Karan bu halime daha fazla dayanamamıştı. Başımı tutup kaldırdı.

‘Büzme o dudaklarını. O it için özür dileme ayrıca! Ulan ben seni gözümden sakınıyorum sen yine belanın içine giriyorsun! Bundan sonra benden gizleme hiçbir şeyi.. Ayrıca daha fazla üzgün bakmaya devam edersen gidip o iti harbiden geberteceğim!’ Karan’ın sesi yumuşamıştı.

Boynuna sarılmamla belimden tutup daha çok sarılmıştı. Boynuma öpücükler kondurmuştu.

‘Karan bana kızma. Sen böyle yaparsın diye gidip hemen konuşmak istedim. O kötü biri değil…’

‘Yavrum savunma şunu! Hapislerde çürütecekmiş! Piçe bak kendini cumhurbaşkanı sandı heralde!’ Karan’ın yüzüne ellerimi koyup dudaklarını öpmeye başlamıştım.

Siniri geçecek gibi durmuyordu. Çözümü öperek susturmak olduğunu düşündüm. Hemen öpüşüme karşılık vermiş ellerini yüzüme koymuştu.

Otoparkta arabanın önünde deli gibi öpüşüyorduk! Yavaşça ayrılıp alnımı alnına yasladım. Nefeslerimiz düzensizdi.

‘Karan seni çok seviyorum. Kimin ne dediği umrumda değil. Ben senin kalbini biliyorum. Önemli olan bu!’ sarılmıştım.

‘Güzelim ne olursa olsun haber ver yeter bu bana.. Seni çok seviyorum Kadın! O it elini masaya vurup sana bağırdığını görünce aklım gitti! O masayı ona geçirmediğim için sana dua etsin!’ Karan’ın öfkesi tazelenmeden hemen konuyu değiştirmem gerekiyordu.

‘Karan gelinlik seçmedik!’ Elinden tutup mağazalara doğru götürmeye başladım.

Karan sesini çıkarmadan beni takip ediyordu. Sıla, Buse, Pars ve Helen kafede oturmuş kahve içiyorlardı. Yanlarına gidip biraz dinlenip gelinlik bakmaya gidecektik.

**

‘Sıla?’

‘Buradayım.’

‘Karan orda mı?’

‘Hayır çık artık!’

‘Bak doğru söyle!’

‘Yenge abim yok merak etme doğru söylüyoruz.’ Karan ve Pars’ı diğer işleri halletmesi için göndermiş kızlarla gelinlik bakmaya gelmiştik.

Mağazanın vitrininde duran gelinliği çok beğenmiş ve denemek istemiştim.
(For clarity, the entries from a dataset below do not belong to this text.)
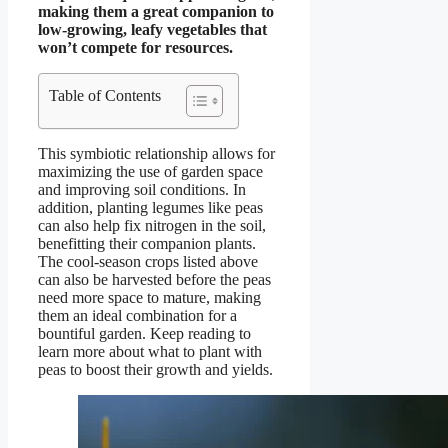
making them a great companion to
low-growing, leafy vegetables that
won’t compete for resources.
Table of Contents
This symbiotic relationship allows for
maximizing the use of garden space
and improving soil conditions. In
addition, planting legumes like peas
can also help fix nitrogen in the soil,
benefitting their companion plants.
The cool-season crops listed above
can also be harvested before the peas
need more space to mature, making
them an ideal combination for a
bountiful garden. Keep reading to
learn more about what to plant with
peas to boost their growth and yields.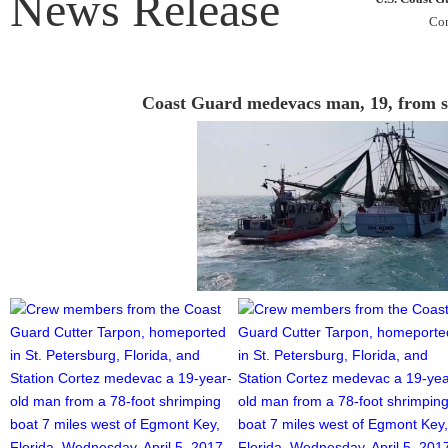
News Release
Con
Coast Guard medevacs man, 19, from s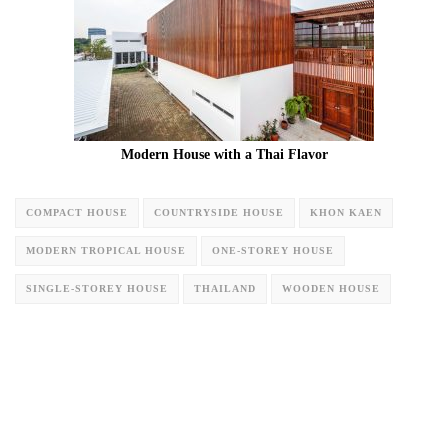
Modern House with a Thai Flavor
COMPACT HOUSE
COUNTRYSIDE HOUSE
KHON KAEN
MODERN TROPICAL HOUSE
ONE-STOREY HOUSE
SINGLE-STOREY HOUSE
THAILAND
WOODEN HOUSE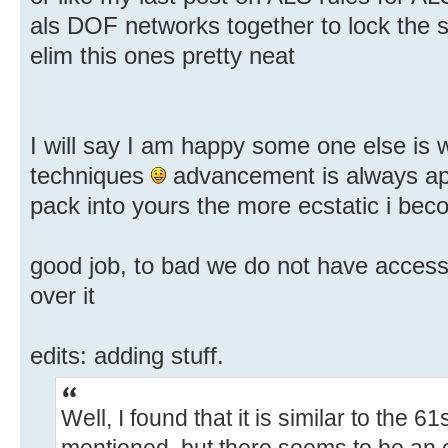
als DOF networks together to lock the 
elim this ones pretty neat
I will say I am happy some one else is 
techniques
advancement is always ap
pack into yours the more ecstatic i bec
good job, to bad we do not have access t
over it
edits: adding stuff.
Well, I found that it is similar to the 6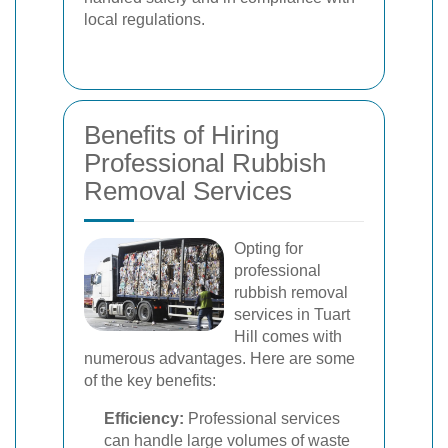
local regulations.
Benefits of Hiring
Professional Rubbish
Removal Services
Opting for
professional
rubbish removal
services in Tuart
Hill comes with
numerous advantages. Here are some
of the key benefits:
Efficiency:
Professional services
can handle large volumes of waste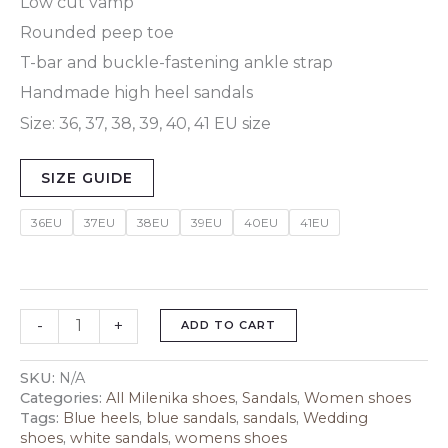
Low cut vamp
Rounded peep toe
T-bar and buckle-fastening ankle strap
Handmade high heel sandals
Size: 36, 37, 38, 39, 40, 41 EU size
SIZE GUIDE
36EU
37EU
38EU
39EU
40EU
41EU
-
+
ADD TO CART
SKU:
N/A
Categories:
All Milenika shoes
,
Sandals
,
Women shoes
Tags:
Blue heels
,
blue sandals
,
sandals
,
Wedding
shoes
,
white sandals
,
womens shoes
Karan ısrarla geleceğini söylediği için de emin olmadan çıkamamıştım.

Düğünden önce gelini görmek uğursuzluk derler bu yüzden Karan beni gelinlikle görsün istememiştim.

Perdeyi açıp kızların karşısına doğru yürüdüm. Kare yaka, taşlı, kabarık bir modeldi. Uzun kol detaylıydı. Gelinlik boyunda ve simli parlak bir duvağı vardı.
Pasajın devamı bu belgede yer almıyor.